Monitoring of patients on NIV in the postoperative period
GETTING STARTED
Trials of NIV in the postoperative period should always be provided in appropriately monitored locations. It is important to talk to the patient, explain the procedure and reassure the patient before initiating NIV. The patient must be propped up at least 30 degrees and have received adequate analgesia. It is advisable to begin with low PS as it usually takes a few minutes for the patient to accommodate to the pressure applied and synchronise his breathing with that of the machine. Once the patient starts to feel comfortable and breathing begins to improve, it is easier to gradually increase the PS and apply the straps onto the patient. The end points of the PSs applied must be always individualised till there is improvement in symptoms, reduced respiratory rates and good synchrony. An arterial blood gas should be obtained by 1 to 2 hours to verify clinical improvements. Normally, an inspiratory trigger of 1 to 2 l/min or –1 to –2 cm of H2O is applied, with moderate to maximal slope. EPAP levels of 4 cm and IPAP of 8 cm of H2O (4 cm above EPAP) are normally used at initiation.

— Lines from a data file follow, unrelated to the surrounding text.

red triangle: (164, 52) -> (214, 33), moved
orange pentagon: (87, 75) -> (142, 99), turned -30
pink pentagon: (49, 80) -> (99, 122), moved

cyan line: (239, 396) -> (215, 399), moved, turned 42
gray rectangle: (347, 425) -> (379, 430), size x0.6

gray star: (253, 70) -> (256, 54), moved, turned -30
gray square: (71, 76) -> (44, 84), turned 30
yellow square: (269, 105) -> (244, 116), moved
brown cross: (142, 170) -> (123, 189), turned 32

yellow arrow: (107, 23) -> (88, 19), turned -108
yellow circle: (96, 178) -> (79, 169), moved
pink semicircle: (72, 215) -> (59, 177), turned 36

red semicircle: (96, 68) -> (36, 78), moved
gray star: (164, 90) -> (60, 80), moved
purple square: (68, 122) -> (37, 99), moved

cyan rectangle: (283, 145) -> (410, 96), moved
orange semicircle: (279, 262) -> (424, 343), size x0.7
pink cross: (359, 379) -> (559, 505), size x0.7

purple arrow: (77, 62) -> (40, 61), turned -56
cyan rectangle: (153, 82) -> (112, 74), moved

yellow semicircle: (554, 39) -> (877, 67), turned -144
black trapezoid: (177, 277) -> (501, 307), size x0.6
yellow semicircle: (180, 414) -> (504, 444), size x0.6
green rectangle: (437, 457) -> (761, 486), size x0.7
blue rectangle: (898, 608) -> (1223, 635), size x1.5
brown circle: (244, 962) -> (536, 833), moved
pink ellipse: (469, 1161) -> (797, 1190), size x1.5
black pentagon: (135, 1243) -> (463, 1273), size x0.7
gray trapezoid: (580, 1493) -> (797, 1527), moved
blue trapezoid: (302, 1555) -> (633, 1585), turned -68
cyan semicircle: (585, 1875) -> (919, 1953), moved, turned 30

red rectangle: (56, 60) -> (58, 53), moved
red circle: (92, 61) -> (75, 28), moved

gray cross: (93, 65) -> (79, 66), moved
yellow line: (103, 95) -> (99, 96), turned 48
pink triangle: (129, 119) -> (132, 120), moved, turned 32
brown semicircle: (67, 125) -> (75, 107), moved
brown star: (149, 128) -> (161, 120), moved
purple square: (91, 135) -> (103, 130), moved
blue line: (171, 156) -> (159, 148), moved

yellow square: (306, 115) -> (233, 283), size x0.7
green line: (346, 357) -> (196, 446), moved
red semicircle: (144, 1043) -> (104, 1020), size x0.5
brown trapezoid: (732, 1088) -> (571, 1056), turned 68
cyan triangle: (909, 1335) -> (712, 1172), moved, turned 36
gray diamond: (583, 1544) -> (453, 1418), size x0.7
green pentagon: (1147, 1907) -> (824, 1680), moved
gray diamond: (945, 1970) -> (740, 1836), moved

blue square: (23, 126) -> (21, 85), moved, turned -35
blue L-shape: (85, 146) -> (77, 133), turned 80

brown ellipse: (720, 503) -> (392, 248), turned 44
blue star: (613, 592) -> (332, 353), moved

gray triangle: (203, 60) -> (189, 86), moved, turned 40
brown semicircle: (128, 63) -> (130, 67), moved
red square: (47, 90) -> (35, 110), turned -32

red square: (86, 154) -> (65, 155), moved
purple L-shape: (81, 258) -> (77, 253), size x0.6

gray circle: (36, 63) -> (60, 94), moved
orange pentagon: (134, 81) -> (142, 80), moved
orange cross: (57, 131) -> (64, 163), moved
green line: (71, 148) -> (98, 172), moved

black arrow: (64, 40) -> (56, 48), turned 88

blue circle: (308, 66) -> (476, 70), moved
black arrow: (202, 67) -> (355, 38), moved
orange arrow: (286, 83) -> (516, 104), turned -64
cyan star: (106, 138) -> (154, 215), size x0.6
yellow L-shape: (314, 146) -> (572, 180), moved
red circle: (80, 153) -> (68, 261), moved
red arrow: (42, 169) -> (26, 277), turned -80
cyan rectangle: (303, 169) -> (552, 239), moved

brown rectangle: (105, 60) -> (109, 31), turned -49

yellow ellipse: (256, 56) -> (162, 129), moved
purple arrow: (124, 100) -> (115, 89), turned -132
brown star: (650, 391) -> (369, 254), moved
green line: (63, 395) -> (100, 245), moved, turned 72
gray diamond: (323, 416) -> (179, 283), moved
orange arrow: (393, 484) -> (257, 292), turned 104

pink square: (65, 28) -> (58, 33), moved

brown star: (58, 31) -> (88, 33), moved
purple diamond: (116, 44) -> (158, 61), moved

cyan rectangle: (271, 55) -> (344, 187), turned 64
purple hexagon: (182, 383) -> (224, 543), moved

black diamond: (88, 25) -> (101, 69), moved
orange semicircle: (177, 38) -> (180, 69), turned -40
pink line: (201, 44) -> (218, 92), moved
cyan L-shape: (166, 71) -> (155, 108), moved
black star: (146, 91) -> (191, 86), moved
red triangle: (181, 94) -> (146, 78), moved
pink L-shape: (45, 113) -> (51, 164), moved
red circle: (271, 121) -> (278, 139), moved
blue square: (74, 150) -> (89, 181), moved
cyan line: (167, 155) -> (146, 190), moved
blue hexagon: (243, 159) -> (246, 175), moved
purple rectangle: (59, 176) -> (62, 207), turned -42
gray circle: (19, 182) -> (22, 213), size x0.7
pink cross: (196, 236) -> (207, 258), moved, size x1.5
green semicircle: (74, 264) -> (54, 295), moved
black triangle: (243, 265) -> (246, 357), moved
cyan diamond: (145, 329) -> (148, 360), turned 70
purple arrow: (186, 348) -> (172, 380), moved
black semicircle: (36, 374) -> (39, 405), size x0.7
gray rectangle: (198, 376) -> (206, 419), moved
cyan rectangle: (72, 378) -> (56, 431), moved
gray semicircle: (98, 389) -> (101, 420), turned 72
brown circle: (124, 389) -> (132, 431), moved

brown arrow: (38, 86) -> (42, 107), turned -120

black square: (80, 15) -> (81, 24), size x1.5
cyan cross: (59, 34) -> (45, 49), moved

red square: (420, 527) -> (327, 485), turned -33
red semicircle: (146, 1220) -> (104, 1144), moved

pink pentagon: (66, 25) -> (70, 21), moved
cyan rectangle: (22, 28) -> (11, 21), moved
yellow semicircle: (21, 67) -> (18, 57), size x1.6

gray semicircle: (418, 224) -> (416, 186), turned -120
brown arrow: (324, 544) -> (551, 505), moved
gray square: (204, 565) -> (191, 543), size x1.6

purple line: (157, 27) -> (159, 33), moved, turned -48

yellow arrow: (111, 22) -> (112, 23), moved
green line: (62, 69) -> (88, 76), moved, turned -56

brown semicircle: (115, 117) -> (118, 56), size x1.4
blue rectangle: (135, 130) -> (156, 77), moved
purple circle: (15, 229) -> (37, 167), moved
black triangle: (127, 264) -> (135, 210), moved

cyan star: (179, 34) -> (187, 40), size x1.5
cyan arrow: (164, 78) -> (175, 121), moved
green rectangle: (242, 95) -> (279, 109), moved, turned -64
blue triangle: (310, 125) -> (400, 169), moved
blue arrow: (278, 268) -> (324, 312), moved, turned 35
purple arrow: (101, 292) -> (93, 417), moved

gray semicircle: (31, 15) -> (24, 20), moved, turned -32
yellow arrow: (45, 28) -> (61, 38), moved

These may be gradually increased by increments of 1 to 2 cm till a maximum EPAP of 10 and IPAP of 25 cm of H2O. If higher pressures are required, it may be necessary to change the interface, adjust mask fit or even consider the need for possible intubation and invasive ventilation. The expiratory trigger is generally fixed at 0.8 to 1 seconds or between 40 to 60% of the peak flow rate.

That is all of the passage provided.